[The data Boundary: Start]

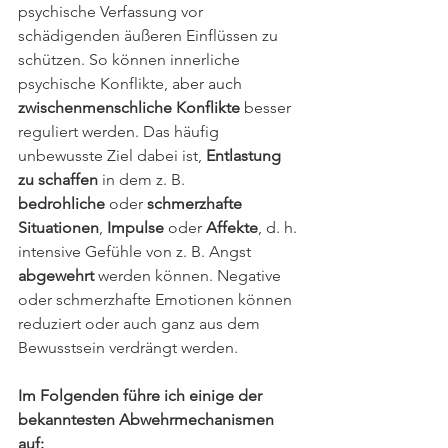
psychische Verfassung vor 
schädigenden äußeren Einflüssen zu 
schützen. So können innerliche 
psychische Konflikte, aber auch 
zwischenmenschliche Konflikte
 besser 
reguliert werden. Das häufig 
unbewusste Ziel dabei ist, 
Entlastung 
zu schaffen
 in dem z. B. 
bedrohliche
 oder 
schmerzhafte 
Situationen
, 
Impulse
 oder 
Affekte
, d. h. 
intensive Gefühle von z. B. Angst 
abgewehrt 
werden können. Negative 
oder schmerzhafte Emotionen können 
reduziert oder auch ganz aus dem 
Bewusstsein verdrängt werden.
Im Folgenden führe ich einige der 
bekanntesten Abwehrmechanismen 
auf:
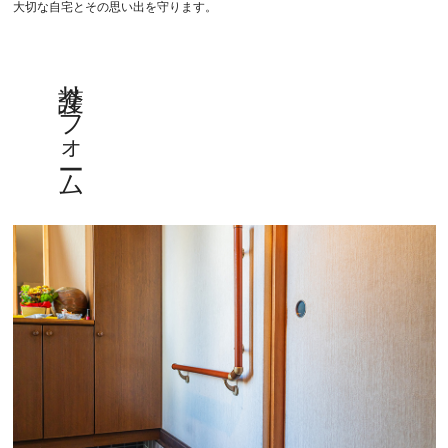
大切な自宅とその思い出を守ります。
介護リフォーム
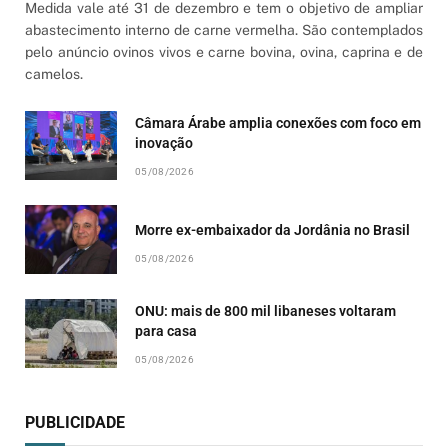
Medida vale até 31 de dezembro e tem o objetivo de ampliar
abastecimento interno de carne vermelha. São contemplados
pelo anúncio ovinos vivos e carne bovina, ovina, caprina e de
camelos.
Câmara Árabe amplia conexões com foco em
inovação
05/08/2026
Morre ex-embaixador da Jordânia no Brasil
05/08/2026
ONU: mais de 800 mil libaneses voltaram
para casa
05/08/2026
PUBLICIDADE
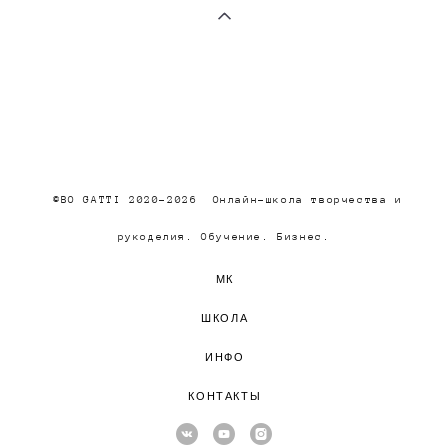
©BO GATTI 2020-2026 Онлайн-школа творчества и
рукоделия. Обучение. Бизнес.
МК
ШКОЛА
ИНФО
КОНТАКТЫ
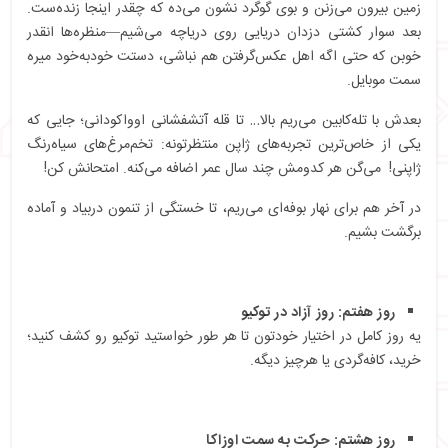
زمین بیرون می‌زنن و بوی گوگرد نشون می‌ده که چقدر اینجا زنده‌ست.
بعد سوار کشتی دزدان دریایی روی دریاچه می‌شیم—منظره‌ها انقدر
خوبن که حتی اگه اهل عکس‌گرفتن هم نباشی، دستت خودبه‌خود میره
سمت موبایل.
بعدش با تله‌کابین می‌ریم بالا… تا قله آتشفشانی اوواکودانی؛ جایی که
یکی از خاص‌ترین تجربه‌های ژاپن منتظرتونه: تخم‌مرغ‌های سیاه‌رنگ
ژاپنی! می‌گن هر کدومش چند سال عمر اضافه می‌کنه. امتحانش کن!
در آخر هم برای نهار بوفه‌ای می‌ریم، تا خستگی از تنمون دربیاد و آماده
برگشت بشیم.
روز هفتم: روز آزاد در توکیو
یه روز کامل در اختیار خودتون تا هر طور خواستید توکیو رو کشف کنید؛
خرید، کافه‌گردی یا هرچیز دیگه.
روز هشتم: حرکت به سمت اوزاکا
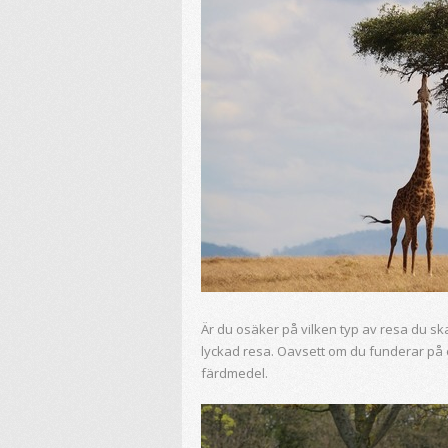
Är du osäker på vilken typ av resa du ska
lyckad resa. Oavsett om du funderar på 
färdmedel.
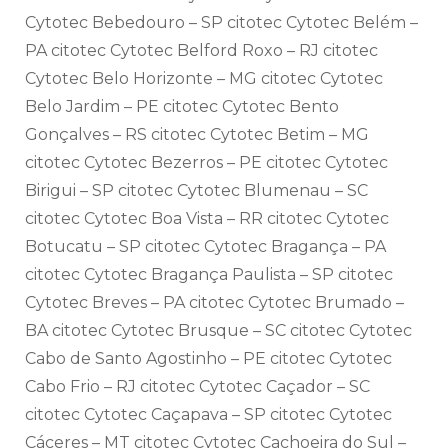
Cytotec Bebedouro – SP citotec Cytotec Belém –
PA citotec Cytotec Belford Roxo – RJ citotec
Cytotec Belo Horizonte – MG citotec Cytotec
Belo Jardim – PE citotec Cytotec Bento
Gonçalves – RS citotec Cytotec Betim – MG
citotec Cytotec Bezerros – PE citotec Cytotec
Birigui – SP citotec Cytotec Blumenau – SC
citotec Cytotec Boa Vista – RR citotec Cytotec
Botucatu – SP citotec Cytotec Bragança – PA
citotec Cytotec Bragança Paulista – SP citotec
Cytotec Breves – PA citotec Cytotec Brumado –
BA citotec Cytotec Brusque – SC citotec Cytotec
Cabo de Santo Agostinho – PE citotec Cytotec
Cabo Frio – RJ citotec Cytotec Caçador – SC
citotec Cytotec Caçapava – SP citotec Cytotec
Cáceres – MT citotec Cytotec Cachoeira do Sul –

[The data Boundary: End]

**Problem statement:**
Lines from the one containing "Cytotec Belo Horizonte – MG citotec Cytotec" through the last line of the records, both included, are the only ones to print, each exactly as it is.

**Response to this exercise:**
Cytotec Belo Horizonte – MG citotec Cytotec
Belo Jardim – PE citotec Cytotec Bento
Gonçalves – RS citotec Cytotec Betim – MG
citotec Cytotec Bezerros – PE citotec Cytotec
Birigui – SP citotec Cytotec Blumenau – SC
citotec Cytotec Boa Vista – RR citotec Cytotec
Botucatu – SP citotec Cytotec Bragança – PA
citotec Cytotec Bragança Paulista – SP citotec
Cytotec Breves – PA citotec Cytotec Brumado –
BA citotec Cytotec Brusque – SC citotec Cytotec
Cabo de Santo Agostinho – PE citotec Cytotec
Cabo Frio – RJ citotec Cytotec Caçador – SC
citotec Cytotec Caçapava – SP citotec Cytotec
Cáceres – MT citotec Cytotec Cachoeira do Sul –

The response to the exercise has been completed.